Source data
———

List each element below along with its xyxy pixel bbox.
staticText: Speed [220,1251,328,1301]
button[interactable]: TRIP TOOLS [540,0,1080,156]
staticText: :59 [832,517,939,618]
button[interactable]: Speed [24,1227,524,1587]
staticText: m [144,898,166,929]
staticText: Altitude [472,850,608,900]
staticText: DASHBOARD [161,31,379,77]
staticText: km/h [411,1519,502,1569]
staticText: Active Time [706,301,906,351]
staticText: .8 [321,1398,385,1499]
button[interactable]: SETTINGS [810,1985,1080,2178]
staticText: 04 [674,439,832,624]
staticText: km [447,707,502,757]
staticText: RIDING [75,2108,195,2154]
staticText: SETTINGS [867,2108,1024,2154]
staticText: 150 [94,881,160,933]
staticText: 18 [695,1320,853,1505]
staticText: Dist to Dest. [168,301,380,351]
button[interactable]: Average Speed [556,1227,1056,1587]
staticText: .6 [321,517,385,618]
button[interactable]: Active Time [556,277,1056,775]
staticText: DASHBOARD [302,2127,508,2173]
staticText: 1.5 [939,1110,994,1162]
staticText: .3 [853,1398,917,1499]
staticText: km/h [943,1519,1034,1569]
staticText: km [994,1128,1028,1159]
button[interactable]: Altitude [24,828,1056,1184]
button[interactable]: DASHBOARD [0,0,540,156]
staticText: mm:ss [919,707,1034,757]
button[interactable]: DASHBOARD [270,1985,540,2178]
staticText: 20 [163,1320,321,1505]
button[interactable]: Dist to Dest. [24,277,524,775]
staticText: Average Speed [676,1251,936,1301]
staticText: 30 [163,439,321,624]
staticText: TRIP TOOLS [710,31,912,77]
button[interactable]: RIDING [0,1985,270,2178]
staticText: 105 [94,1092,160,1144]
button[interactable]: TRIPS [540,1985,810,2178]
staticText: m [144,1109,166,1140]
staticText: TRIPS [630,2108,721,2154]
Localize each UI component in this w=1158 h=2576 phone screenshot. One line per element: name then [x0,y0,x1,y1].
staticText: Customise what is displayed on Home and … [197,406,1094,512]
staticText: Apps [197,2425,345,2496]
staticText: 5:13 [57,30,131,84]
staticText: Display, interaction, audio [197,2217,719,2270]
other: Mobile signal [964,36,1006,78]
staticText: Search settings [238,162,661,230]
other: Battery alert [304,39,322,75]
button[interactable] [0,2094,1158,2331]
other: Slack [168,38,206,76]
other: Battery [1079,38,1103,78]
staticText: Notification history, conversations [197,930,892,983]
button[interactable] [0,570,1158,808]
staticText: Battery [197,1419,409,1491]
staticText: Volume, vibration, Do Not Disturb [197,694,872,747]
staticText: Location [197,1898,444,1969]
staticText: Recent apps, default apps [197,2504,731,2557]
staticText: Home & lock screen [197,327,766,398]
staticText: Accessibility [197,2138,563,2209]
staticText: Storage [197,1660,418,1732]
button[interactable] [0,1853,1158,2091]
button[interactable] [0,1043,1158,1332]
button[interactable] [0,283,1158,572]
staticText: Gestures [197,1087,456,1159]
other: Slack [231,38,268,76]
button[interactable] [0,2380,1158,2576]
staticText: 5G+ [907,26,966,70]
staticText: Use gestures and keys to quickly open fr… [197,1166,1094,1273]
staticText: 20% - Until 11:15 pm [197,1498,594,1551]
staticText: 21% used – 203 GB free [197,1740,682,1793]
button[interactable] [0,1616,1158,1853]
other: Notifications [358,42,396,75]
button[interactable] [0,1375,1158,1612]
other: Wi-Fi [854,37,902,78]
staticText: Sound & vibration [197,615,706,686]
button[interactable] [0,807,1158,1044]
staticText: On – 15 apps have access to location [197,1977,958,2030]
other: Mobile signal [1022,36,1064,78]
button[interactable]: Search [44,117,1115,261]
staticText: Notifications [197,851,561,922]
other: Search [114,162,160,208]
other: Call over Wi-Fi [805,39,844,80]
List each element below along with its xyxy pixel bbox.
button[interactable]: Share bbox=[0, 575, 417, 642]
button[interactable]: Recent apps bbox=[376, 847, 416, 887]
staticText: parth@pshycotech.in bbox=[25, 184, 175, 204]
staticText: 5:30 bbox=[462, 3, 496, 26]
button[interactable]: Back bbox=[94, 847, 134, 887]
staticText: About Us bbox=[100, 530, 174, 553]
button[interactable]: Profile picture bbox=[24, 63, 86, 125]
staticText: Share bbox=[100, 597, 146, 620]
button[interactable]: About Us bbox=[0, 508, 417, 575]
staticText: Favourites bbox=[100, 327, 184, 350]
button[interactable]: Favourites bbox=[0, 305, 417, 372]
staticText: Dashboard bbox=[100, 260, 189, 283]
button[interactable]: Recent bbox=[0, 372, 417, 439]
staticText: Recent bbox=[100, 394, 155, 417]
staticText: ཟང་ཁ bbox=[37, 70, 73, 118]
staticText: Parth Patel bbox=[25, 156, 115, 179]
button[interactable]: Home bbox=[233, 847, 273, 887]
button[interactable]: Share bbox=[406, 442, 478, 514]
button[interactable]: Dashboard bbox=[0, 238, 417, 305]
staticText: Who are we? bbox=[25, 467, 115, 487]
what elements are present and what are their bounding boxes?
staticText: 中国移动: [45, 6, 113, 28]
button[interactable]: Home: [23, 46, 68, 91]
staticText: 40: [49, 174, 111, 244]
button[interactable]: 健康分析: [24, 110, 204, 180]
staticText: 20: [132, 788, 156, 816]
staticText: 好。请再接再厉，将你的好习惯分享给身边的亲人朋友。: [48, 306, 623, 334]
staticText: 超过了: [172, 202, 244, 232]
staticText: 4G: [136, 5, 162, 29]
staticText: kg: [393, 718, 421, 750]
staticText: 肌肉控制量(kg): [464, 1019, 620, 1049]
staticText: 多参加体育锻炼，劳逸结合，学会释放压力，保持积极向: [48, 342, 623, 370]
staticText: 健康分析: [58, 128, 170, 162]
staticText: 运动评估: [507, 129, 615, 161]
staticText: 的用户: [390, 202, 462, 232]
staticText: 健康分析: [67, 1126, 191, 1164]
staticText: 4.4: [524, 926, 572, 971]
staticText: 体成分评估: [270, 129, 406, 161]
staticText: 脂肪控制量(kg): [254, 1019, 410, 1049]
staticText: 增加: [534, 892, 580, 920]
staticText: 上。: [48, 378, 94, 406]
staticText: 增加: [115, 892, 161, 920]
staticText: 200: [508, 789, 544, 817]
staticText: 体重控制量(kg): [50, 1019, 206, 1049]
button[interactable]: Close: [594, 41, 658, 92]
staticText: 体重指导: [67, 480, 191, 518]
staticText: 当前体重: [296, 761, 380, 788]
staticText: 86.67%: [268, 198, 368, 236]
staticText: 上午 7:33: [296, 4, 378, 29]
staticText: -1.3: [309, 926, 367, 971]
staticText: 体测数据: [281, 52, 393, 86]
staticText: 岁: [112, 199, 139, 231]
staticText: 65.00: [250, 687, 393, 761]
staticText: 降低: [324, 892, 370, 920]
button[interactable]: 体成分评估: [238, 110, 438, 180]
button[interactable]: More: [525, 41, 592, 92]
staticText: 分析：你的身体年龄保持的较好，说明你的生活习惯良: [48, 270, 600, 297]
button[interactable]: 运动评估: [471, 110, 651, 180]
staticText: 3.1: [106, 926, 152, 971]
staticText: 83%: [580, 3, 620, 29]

———

What you need to do :: Copy each line of the entries exactly.

Answer space ::
List each element below along with its xyxy pixel bbox.
staticText: Speed [220,1251,328,1301]
button[interactable]: TRIP TOOLS [540,0,1080,156]
staticText: :59 [832,517,939,618]
button[interactable]: Speed [24,1227,524,1587]
staticText: m [144,898,166,929]
staticText: Altitude [472,850,608,900]
staticText: DASHBOARD [161,31,379,77]
staticText: km/h [411,1519,502,1569]
staticText: Active Time [706,301,906,351]
staticText: .8 [321,1398,385,1499]
button[interactable]: SETTINGS [810,1985,1080,2178]
staticText: 04 [674,439,832,624]
staticText: km [447,707,502,757]
staticText: RIDING [75,2108,195,2154]
staticText: SETTINGS [867,2108,1024,2154]
staticText: 150 [94,881,160,933]
staticText: 18 [695,1320,853,1505]
staticText: Dist to Dest. [168,301,380,351]
button[interactable]: Average Speed [556,1227,1056,1587]
staticText: .6 [321,517,385,618]
button[interactable]: Active Time [556,277,1056,775]
staticText: DASHBOARD [302,2127,508,2173]
staticText: 1.5 [939,1110,994,1162]
staticText: .3 [853,1398,917,1499]
staticText: km/h [943,1519,1034,1569]
staticText: km [994,1128,1028,1159]
button[interactable]: Altitude [24,828,1056,1184]
button[interactable]: DASHBOARD [0,0,540,156]
staticText: mm:ss [919,707,1034,757]
button[interactable]: DASHBOARD [270,1985,540,2178]
staticText: 20 [163,1320,321,1505]
button[interactable]: Dist to Dest. [24,277,524,775]
staticText: Average Speed [676,1251,936,1301]
staticText: 30 [163,439,321,624]
staticText: TRIP TOOLS [710,31,912,77]
button[interactable]: RIDING [0,1985,270,2178]
staticText: 105 [94,1092,160,1144]
button[interactable]: TRIPS [540,1985,810,2178]
staticText: m [144,1109,166,1140]
staticText: TRIPS [630,2108,721,2154]
Localize each UI component in this w=1158 h=2576 phone screenshot. One line per element: name then [x0,y0,x1,y1].
staticText: Customise what is displayed on Home and … [197,406,1094,512]
staticText: Apps [197,2425,345,2496]
staticText: 5:13 [57,30,131,84]
staticText: Display, interaction, audio [197,2217,719,2270]
other: Mobile signal [964,36,1006,78]
staticText: Search settings [238,162,661,230]
other: Battery alert [304,39,322,75]
button[interactable] [0,2094,1158,2331]
other: Slack [168,38,206,76]
other: Battery [1079,38,1103,78]
staticText: Notification history, conversations [197,930,892,983]
button[interactable] [0,570,1158,808]
staticText: Battery [197,1419,409,1491]
staticText: Volume, vibration, Do Not Disturb [197,694,872,747]
staticText: Location [197,1898,444,1969]
staticText: Recent apps, default apps [197,2504,731,2557]
staticText: Home & lock screen [197,327,766,398]
staticText: Accessibility [197,2138,563,2209]
staticText: Storage [197,1660,418,1732]
button[interactable] [0,1853,1158,2091]
button[interactable] [0,1043,1158,1332]
button[interactable] [0,283,1158,572]
staticText: Gestures [197,1087,456,1159]
other: Slack [231,38,268,76]
button[interactable] [0,2380,1158,2576]
staticText: 5G+ [907,26,966,70]
staticText: Use gestures and keys to quickly open fr… [197,1166,1094,1273]
staticText: 20% - Until 11:15 pm [197,1498,594,1551]
staticText: 21% used – 203 GB free [197,1740,682,1793]
button[interactable] [0,1616,1158,1853]
other: Notifications [358,42,396,75]
button[interactable] [0,1375,1158,1612]
other: Wi-Fi [854,37,902,78]
staticText: Sound & vibration [197,615,706,686]
button[interactable] [0,807,1158,1044]
staticText: On – 15 apps have access to location [197,1977,958,2030]
other: Mobile signal [1022,36,1064,78]
button[interactable]: Search [44,117,1115,261]
staticText: Notifications [197,851,561,922]
other: Search [114,162,160,208]
other: Call over Wi-Fi [805,39,844,80]
List each element below along with its xyxy pixel bbox.
button[interactable]: Share bbox=[0, 575, 417, 642]
button[interactable]: Recent apps bbox=[376, 847, 416, 887]
staticText: parth@pshycotech.in bbox=[25, 184, 175, 204]
staticText: 5:30 bbox=[462, 3, 496, 26]
button[interactable]: Back bbox=[94, 847, 134, 887]
staticText: About Us bbox=[100, 530, 174, 553]
button[interactable]: Profile picture bbox=[24, 63, 86, 125]
staticText: Share bbox=[100, 597, 146, 620]
button[interactable]: About Us bbox=[0, 508, 417, 575]
staticText: Favourites bbox=[100, 327, 184, 350]
button[interactable]: Favourites bbox=[0, 305, 417, 372]
staticText: Dashboard bbox=[100, 260, 189, 283]
button[interactable]: Recent bbox=[0, 372, 417, 439]
staticText: Recent bbox=[100, 394, 155, 417]
staticText: ཟང་ཁ bbox=[37, 70, 73, 118]
staticText: Parth Patel bbox=[25, 156, 115, 179]
button[interactable]: Home bbox=[233, 847, 273, 887]
button[interactable]: Share bbox=[406, 442, 478, 514]
button[interactable]: Dashboard bbox=[0, 238, 417, 305]
staticText: Who are we? bbox=[25, 467, 115, 487]
what elements are present and what are their bounding boxes?
staticText: 中国移动: [45, 6, 113, 28]
button[interactable]: Home: [23, 46, 68, 91]
staticText: 40: [49, 174, 111, 244]
button[interactable]: 健康分析: [24, 110, 204, 180]
staticText: 20: [132, 788, 156, 816]
staticText: 好。请再接再厉，将你的好习惯分享给身边的亲人朋友。: [48, 306, 623, 334]
staticText: 超过了: [172, 202, 244, 232]
staticText: 4G: [136, 5, 162, 29]
staticText: kg: [393, 718, 421, 750]
staticText: 肌肉控制量(kg): [464, 1019, 620, 1049]
staticText: 多参加体育锻炼，劳逸结合，学会释放压力，保持积极向: [48, 342, 623, 370]
staticText: 健康分析: [58, 128, 170, 162]
staticText: 运动评估: [507, 129, 615, 161]
staticText: 的用户: [390, 202, 462, 232]
staticText: 健康分析: [67, 1126, 191, 1164]
staticText: 4.4: [524, 926, 572, 971]
staticText: 体成分评估: [270, 129, 406, 161]
staticText: 脂肪控制量(kg): [254, 1019, 410, 1049]
staticText: 增加: [534, 892, 580, 920]
staticText: 上。: [48, 378, 94, 406]
staticText: 增加: [115, 892, 161, 920]
staticText: 200: [508, 789, 544, 817]
staticText: 体重控制量(kg): [50, 1019, 206, 1049]
button[interactable]: Close: [594, 41, 658, 92]
staticText: 体重指导: [67, 480, 191, 518]
staticText: 当前体重: [296, 761, 380, 788]
staticText: 86.67%: [268, 198, 368, 236]
staticText: 上午 7:33: [296, 4, 378, 29]
staticText: -1.3: [309, 926, 367, 971]
staticText: 体测数据: [281, 52, 393, 86]
staticText: 岁: [112, 199, 139, 231]
staticText: 65.00: [250, 687, 393, 761]
staticText: 降低: [324, 892, 370, 920]
button[interactable]: 体成分评估: [238, 110, 438, 180]
button[interactable]: More: [525, 41, 592, 92]
staticText: 分析：你的身体年龄保持的较好，说明你的生活习惯良: [48, 270, 600, 297]
button[interactable]: 运动评估: [471, 110, 651, 180]
staticText: 3.1: [106, 926, 152, 971]
staticText: 83%: [580, 3, 620, 29]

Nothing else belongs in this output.